Linking Ubiquitin Research to Drug Discovery

Novel DUB-targeted compound libraries to support ubiquitin system focused drug discovery.

We have developed one of the first libraries of DUB-targeted small molecules, DUBtarget™-001, developed in collaboration with the Drug Discovery Unit and the University of Dundee.

The library has been developed to provide access to novel starting points for drug discovery programmes.  The library can be accessed in its physical form (solid and/or DMSO stock solutions) for screening in your in-house assays.  Alternatively, we have already screened the library against the full DUB enzyme panel available in our DUBprofiler platform to identify hit compounds. These data are now available for immediate access.

Further DUB-targeted libraries will be made available on a non-exclusive basis however if you have key DUBs of interests we would be pleased to discuss the development of more targeted libraries that could be made available exclusively to you.

We have also assembled a Reference Compound Library. These are compounds that have been reported in the literature as having activity at a range of different deubiquitinating enzymes (DUB).  As such they represent potential tools that can be used to further investigate the function of the ubiquitin system and may in themselves also represent valid starting points for drug development programmes.  If required we can source this collection for screening using DUBprofiler.

If you are interested in learning more about our chemistry approach and ways to access our libraries please Contact us directly.


Targeted chemical libraries: the keys to unlock the ubiquitin system

Although the widespread use of target-focused libraries has led to the rapid expansion of novel chemistry as a research tool in drug discovery to exploit many classes of drug target, the ubiquitin system still remains a largely untapped medicinal chemistry opportunity. Protein kinases, on the other hand, have become one of the most important classes of drug targets for the pharmaceutical industry over the last decade, following on from the exploitation of kinase-focused libraries for at least the last two decades. Like protein phosphorylation by kinases, protein ubiquitylation regulates many aspects of cell function and provides a wealth of drug target opportunities across many therapeutic areas including cancer, cardiovascular, metabolism, inflammation, neurodegeneration and infectious diseases.

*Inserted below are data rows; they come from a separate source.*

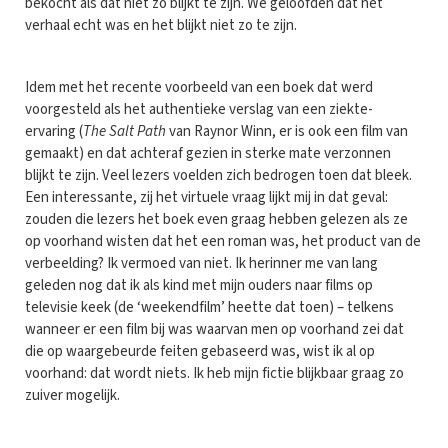
bekocht als dat niet zo blijkt te zijn. We geloofden dat het
verhaal echt was en het blijkt niet zo te zijn.
Idem met het recente voorbeeld van een boek dat werd
voorgesteld als het authentieke verslag van een ziekte-
ervaring (
The Salt Path
van Raynor Winn, er is ook een film van
gemaakt) en dat achteraf gezien in sterke mate verzonnen
blijkt te zijn. Veel lezers voelden zich bedrogen toen dat bleek.
Een interessante, zij het virtuele vraag lijkt mij in dat geval:
zouden die lezers het boek even graag hebben gelezen als ze
op voorhand wisten dat het een roman was, het product van de
verbeelding? Ik vermoed van niet. Ik herinner me van lang
geleden nog dat ik als kind met mijn ouders naar films op
televisie keek (de ‘weekendfilm’ heette dat toen) – telkens
wanneer er een film bij was waarvan men op voorhand zei dat
die op waargebeurde feiten gebaseerd was, wist ik al op
voorhand: dat wordt niets. Ik heb mijn fictie blijkbaar graag zo
zuiver mogelijk.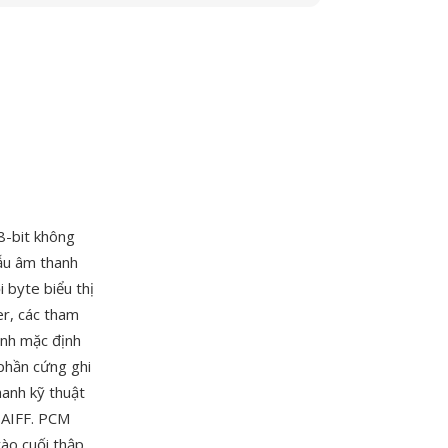
8-bit không
ẫu âm thanh
 byte biểu thị
er, các tham
ịnh mặc định
 phần cứng ghi
hanh kỹ thuật
 AIFF. PCM
ào cuối thập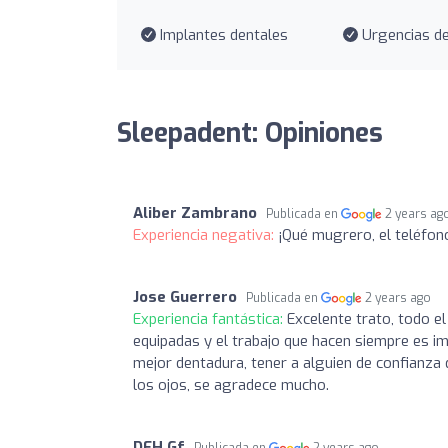
Implantes dentales
Urgencias de
Sleepadent: Opiniones
Aliber Zambrano
Publicada en
2 years ag
Experiencia negativa:
¡Qué mugrero, el teléfon
Jose Guerrero
Publicada en
2 years ago
Experiencia fantástica:
Excelente trato, todo el
equipadas y el trabajo que hacen siempre es 
mejor dentadura, tener a alguien de confianza 
los ojos, se agradece mucho.
DEH Gf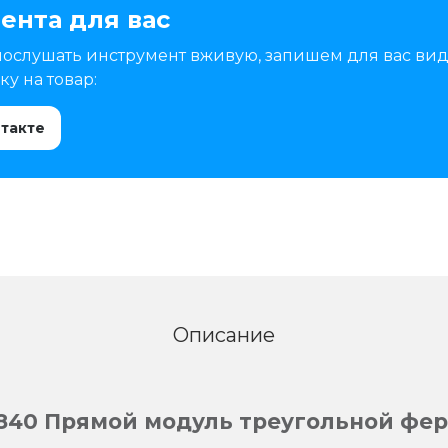
ента для вас
послушать инструмент вживую, запишем для вас вид
у на товар:
нтакте
Описание
840 Прямой модуль треугольной фе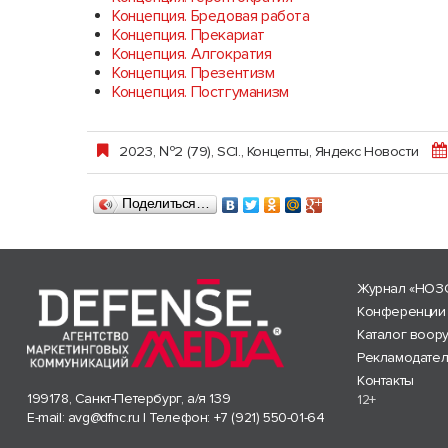
Концепция. Бредовая работа
Концепция. Прекариат
Концепция. Алгократия
Концепция. Презентизм
Концепция. Постгуманизм
2023, №2 (79)
,
SCI.
,
Концепты
,
Яндекс Новости
Поделиться…
Журнал «НОЗ
Конференции
Каталог воор
Рекламодате
Контакты
199178, Санкт-Петербург, а/я 139
12+
E-mail:
avg@dfnc.ru
| Телефон:
+7 (921) 550-01-64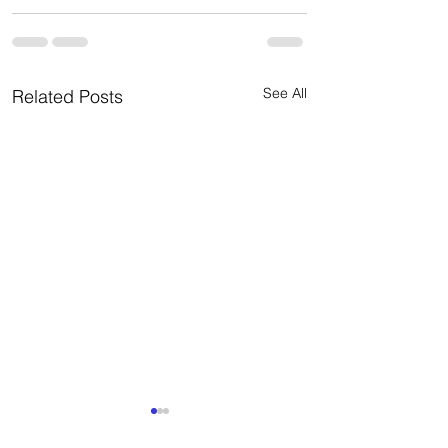
See All
Related Posts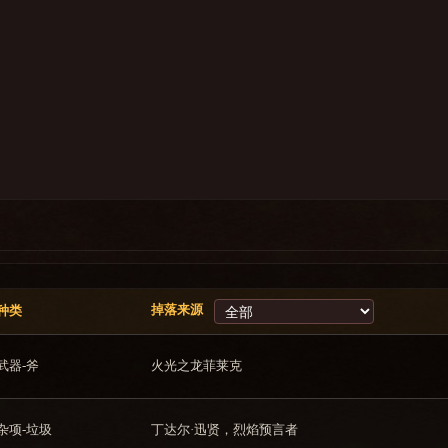
掉落来源
种类
武器-斧
火光之龙菲莱克
杂项-垃圾
丁达尔·迅贤，烈焰预言者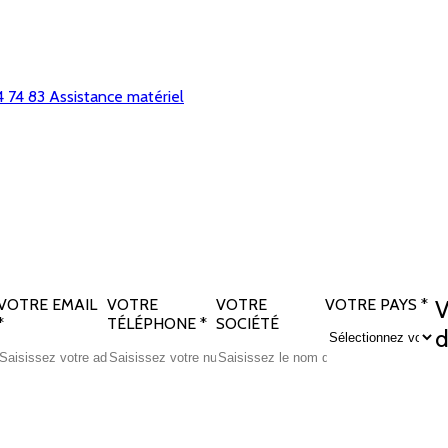
4 74 83
Assistance matériel
VOTRE EMAIL
VOTRE
VOTRE
VOTRE PAYS
*
V
*
TÉLÉPHONE
*
SOCIÉTÉ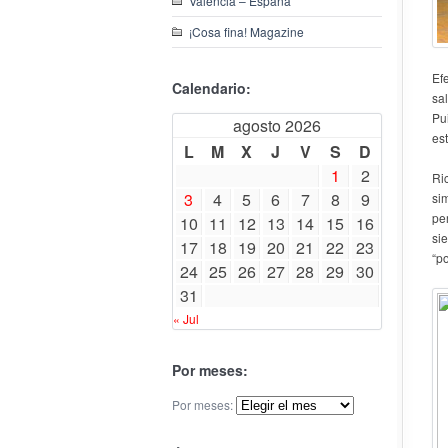
Valencia – España
¡Cosa fina! Magazine
Ef
Calendario:
sa
Pu
agosto 2026
est
L
M
X
J
V
S
D
1
2
Ri
3
4
5
6
7
8
9
si
pe
10
11
12
13
14
15
16
si
17
18
19
20
21
22
23
“p
24
25
26
27
28
29
30
31
« Jul
Por meses:
Por meses: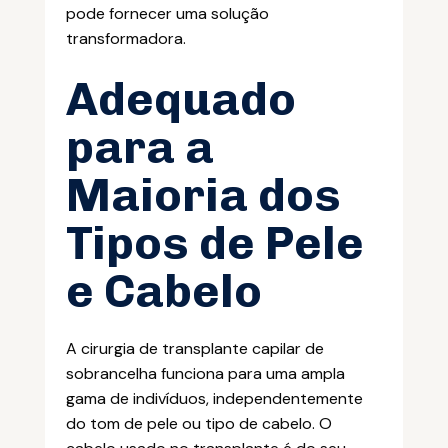
pode fornecer uma solução
transformadora.
Adequado
para a
Maioria dos
Tipos de Pele
e Cabelo
A cirurgia de transplante capilar de
sobrancelha funciona para uma ampla
gama de indivíduos, independentemente
do tom de pele ou tipo de cabelo. O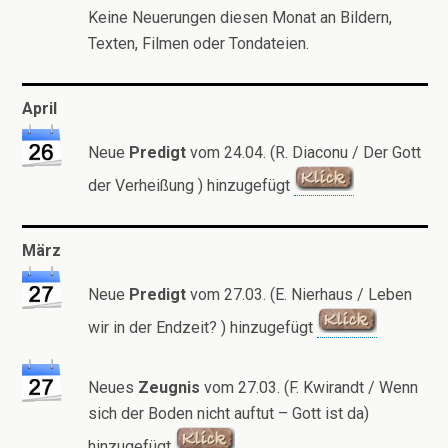
Keine Neuerungen diesen Monat an Bildern,
Texten, Filmen oder Tondateien.
April
Neue
Predigt
vom 24.04. (R. Diaconu / Der Gott
der Verheißung ) hinzugefügt
März
Neue
Predigt
vom 27.03. (E. Nierhaus / Leben
wir in der Endzeit? ) hinzugefügt
Neues
Zeugnis
vom 27.03. (F. Kwirandt / Wenn
sich der Boden nicht auftut – Gott ist da)
hinzugefügt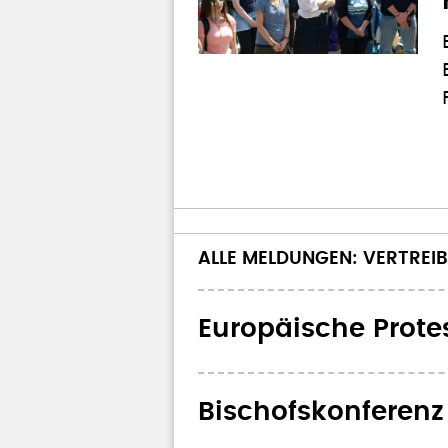
ALLE MELDUNGEN: VERTREI
Europäische Protes
Bischofskonferenz 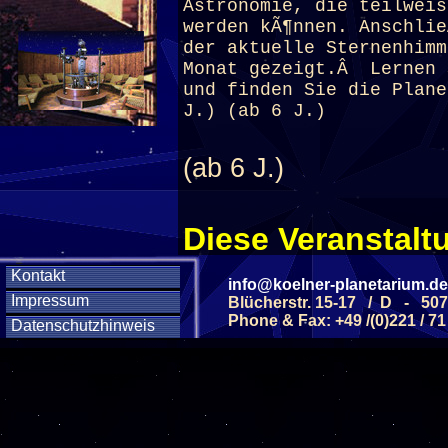
Astronomie, die teilweis
werden kÃ¶nnen. Anschli
der aktuelle Sternenhimm
Monat gezeigt.Â Lernen 
und finden Sie die Plane
J.) (ab 6 J.)
(ab 6 J.)
Diese Veranstaltu
Klicken Sie Hier
f
Kontakt
info@koelner-planetarium.de
Impressum
Blücherstr. 15-17 / D - 50
Phone & Fax: +49 /(0)221 / 71
Datenschutzhinweis
Diese Veranstalt
Wochentag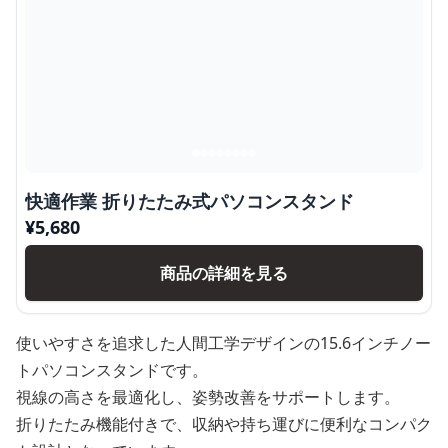
快適作業 折りたたみ式パソコンスタンド
¥
5,680
商品の詳細を見る
使いやすさを追求した人間工学デザインの15.6インチノー
トパソコンスタンドです。
視線の高さを最適化し、姿勢改善をサポートします。
折りたたみ機能付きで、収納や持ち運びに便利なコンパク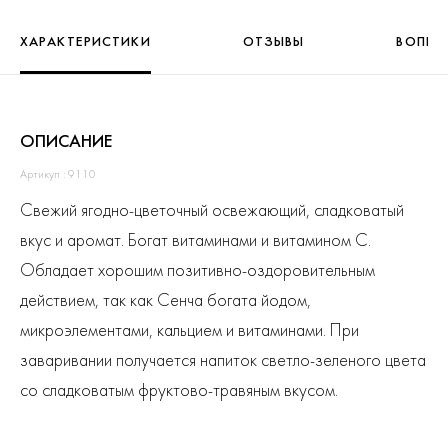
ХАРАКТЕРИСТИКИ
ОТЗЫВЫ
ВОПРО
ОПИСАНИЕ
Артикул : 9110
Свежий ягодно-цветочный освежающий, сладковатый
вкус и аромат. Богат витаминами и витамином С.
Обладает хорошим позитивно-оздоровительным
действием, так как Сенча богата йодом,
микроэлементами, кальцием и витаминами. При
заваривании получается напиток светло-зеленого цвета
со сладковатым фруктово-травяным вкусом.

Following the massive breakthroughs in cancer therapy that have come about from our understanding of how to intervene in kinase signalling systems, it is becoming increasingly clear that other major cell signalling processes, such as those dependent on ubiquitin ligation and de-ubiquitination, possess the potential for further breakthroughs of perhaps similar therapeutic magnitude. The development of kinase drugs has been possible largely because of the intimate interplay of biology and focused medicinal chemistry using libraries of probe compounds designed specifically for the purpose. Along with the major advances in high-quality biological assays being driven by Ubiquigent and others, the stage is now set for a similar impact of focused medicinal chemistry – it seems that the time has now come to realise this potential.”  Dr John Harris CChem FRSC, founder of BioFocus.